Task requirements.
Check each line of the records below for the word "Infantino" and copy those where it appears.

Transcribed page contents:

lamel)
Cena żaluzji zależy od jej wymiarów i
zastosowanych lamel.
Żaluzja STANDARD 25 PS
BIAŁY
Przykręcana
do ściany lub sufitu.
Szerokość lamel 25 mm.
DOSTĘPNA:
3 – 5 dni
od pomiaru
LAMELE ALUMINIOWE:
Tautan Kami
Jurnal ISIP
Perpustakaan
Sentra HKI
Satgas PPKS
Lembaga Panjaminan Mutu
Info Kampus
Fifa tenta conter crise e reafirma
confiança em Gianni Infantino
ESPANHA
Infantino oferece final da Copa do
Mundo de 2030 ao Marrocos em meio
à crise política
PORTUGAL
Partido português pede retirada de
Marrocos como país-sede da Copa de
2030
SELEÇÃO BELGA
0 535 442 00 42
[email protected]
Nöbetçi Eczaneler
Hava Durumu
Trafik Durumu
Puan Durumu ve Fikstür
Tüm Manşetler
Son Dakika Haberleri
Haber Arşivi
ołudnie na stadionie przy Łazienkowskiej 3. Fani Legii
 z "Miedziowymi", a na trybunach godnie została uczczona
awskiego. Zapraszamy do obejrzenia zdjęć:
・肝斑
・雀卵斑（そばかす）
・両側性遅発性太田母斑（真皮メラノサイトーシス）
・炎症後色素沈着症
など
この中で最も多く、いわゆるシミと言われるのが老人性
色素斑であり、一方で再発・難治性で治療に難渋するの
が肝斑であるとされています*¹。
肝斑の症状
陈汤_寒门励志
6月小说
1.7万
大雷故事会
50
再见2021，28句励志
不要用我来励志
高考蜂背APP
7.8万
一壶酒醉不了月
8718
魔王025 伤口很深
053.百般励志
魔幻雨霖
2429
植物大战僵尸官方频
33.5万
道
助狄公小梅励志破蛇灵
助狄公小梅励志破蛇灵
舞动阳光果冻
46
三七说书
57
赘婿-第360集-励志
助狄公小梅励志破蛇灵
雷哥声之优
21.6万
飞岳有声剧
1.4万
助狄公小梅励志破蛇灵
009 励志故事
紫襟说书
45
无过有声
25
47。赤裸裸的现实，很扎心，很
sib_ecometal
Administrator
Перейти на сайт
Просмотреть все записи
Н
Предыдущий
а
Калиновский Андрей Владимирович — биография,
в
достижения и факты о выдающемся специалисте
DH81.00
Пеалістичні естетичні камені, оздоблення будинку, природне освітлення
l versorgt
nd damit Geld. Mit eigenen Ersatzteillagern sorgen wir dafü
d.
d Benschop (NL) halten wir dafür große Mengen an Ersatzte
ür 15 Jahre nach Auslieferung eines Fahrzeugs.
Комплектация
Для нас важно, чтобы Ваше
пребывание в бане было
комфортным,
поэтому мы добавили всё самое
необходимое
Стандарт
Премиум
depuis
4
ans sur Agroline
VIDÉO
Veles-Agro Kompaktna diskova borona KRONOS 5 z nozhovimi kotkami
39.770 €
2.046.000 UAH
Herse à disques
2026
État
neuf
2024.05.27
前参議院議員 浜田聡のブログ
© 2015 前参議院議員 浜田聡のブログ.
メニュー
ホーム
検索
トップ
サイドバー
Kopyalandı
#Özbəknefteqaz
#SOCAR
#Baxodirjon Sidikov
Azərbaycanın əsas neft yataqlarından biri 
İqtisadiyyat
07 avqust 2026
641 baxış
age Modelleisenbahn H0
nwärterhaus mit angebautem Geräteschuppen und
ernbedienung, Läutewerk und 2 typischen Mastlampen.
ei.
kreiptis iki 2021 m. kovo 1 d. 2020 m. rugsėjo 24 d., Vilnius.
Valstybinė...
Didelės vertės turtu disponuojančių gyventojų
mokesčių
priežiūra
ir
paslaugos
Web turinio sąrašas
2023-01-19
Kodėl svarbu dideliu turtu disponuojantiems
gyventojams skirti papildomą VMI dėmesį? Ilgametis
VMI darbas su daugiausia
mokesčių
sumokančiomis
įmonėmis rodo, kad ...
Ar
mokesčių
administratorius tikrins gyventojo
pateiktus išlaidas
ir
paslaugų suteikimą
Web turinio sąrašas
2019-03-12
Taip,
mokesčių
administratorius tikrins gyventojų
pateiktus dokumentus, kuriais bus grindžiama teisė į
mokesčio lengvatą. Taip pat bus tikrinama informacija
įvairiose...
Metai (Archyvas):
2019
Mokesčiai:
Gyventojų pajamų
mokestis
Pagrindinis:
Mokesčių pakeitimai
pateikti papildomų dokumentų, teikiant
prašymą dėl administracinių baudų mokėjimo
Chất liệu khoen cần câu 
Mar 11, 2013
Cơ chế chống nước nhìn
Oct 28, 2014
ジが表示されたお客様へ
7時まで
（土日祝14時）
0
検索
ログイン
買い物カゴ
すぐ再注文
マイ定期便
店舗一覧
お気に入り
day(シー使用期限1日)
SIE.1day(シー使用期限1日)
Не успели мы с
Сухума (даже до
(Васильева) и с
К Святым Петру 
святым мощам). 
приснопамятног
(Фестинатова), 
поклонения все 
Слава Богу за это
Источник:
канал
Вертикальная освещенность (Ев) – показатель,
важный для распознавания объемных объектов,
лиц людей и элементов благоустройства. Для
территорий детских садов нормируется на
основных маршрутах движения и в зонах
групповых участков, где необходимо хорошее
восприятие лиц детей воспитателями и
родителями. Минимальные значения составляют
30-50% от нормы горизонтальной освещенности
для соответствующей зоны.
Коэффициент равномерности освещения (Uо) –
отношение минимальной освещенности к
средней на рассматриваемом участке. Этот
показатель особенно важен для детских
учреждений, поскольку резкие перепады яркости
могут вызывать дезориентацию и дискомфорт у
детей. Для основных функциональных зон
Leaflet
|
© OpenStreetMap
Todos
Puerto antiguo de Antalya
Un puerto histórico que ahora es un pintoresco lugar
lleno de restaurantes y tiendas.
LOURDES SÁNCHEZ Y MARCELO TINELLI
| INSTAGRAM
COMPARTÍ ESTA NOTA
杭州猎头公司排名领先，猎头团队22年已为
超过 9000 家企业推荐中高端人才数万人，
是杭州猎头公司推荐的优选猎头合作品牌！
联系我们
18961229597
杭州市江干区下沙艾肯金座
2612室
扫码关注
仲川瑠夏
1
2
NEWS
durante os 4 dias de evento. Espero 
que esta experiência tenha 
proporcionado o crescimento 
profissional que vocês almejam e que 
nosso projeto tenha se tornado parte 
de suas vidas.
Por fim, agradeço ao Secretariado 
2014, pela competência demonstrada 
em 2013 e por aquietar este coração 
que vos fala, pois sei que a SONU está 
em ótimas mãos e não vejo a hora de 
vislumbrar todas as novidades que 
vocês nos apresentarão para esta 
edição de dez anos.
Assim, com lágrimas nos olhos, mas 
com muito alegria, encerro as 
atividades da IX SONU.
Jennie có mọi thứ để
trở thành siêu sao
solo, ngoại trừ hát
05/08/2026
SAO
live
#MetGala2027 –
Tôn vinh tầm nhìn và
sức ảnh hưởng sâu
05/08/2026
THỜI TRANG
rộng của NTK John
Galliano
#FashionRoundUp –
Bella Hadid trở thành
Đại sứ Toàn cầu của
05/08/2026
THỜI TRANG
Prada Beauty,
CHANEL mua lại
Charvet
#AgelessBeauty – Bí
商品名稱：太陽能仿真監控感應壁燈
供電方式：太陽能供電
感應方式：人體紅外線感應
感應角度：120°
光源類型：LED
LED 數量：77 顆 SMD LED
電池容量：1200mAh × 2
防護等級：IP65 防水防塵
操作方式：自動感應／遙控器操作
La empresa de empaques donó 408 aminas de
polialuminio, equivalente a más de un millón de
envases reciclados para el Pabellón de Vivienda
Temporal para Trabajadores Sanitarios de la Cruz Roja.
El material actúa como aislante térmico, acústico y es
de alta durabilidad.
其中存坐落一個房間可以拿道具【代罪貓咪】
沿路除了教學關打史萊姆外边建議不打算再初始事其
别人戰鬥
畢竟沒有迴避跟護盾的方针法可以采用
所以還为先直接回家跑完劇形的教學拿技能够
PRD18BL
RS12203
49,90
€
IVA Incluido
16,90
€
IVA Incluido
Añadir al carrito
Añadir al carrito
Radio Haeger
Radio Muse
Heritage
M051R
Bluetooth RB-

Solution to this problem.
confiança em Gianni Infantino
Infantino oferece final da Copa do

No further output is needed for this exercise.